_To do:_
Using the entries that follow, write out the line containing "Njut av en perfekt", the line containing "DAA ToolHead LED-belysnings-PCB", and every line between them, exactly and nothing else.

Items listed in a dataset

+-------+

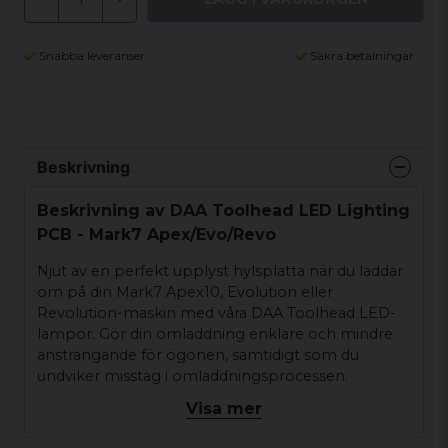
Snabba leveranser
Säkra betalningar
Beskrivning
Beskrivning av DAA Toolhead LED Lighting
PCB - Mark7 Apex/Evo/Revo
Njut av en perfekt upplyst hylsplatta när du laddar
om på din Mark7 Apex10, Evolution eller
Revolution-maskin med våra DAA Toolhead LED-
lampor. Gör din omladdning enklare och mindre
ansträngande för ögonen, samtidigt som du
undviker misstag i omladdningsprocessen.
Visa mer
DAA ToolHead LED-belysnings-PCB är tillverkad av
ett högkvalitativt aluminium-PCB-kort, vilket gör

+-------+

_Task output:_
Njut av en perfekt upplyst hylsplatta när du laddar
om på din Mark7 Apex10, Evolution eller
Revolution-maskin med våra DAA Toolhead LED-
lampor. Gör din omladdning enklare och mindre
ansträngande för ögonen, samtidigt som du
undviker misstag i omladdningsprocessen.
Visa mer
DAA ToolHead LED-belysnings-PCB är tillverkad av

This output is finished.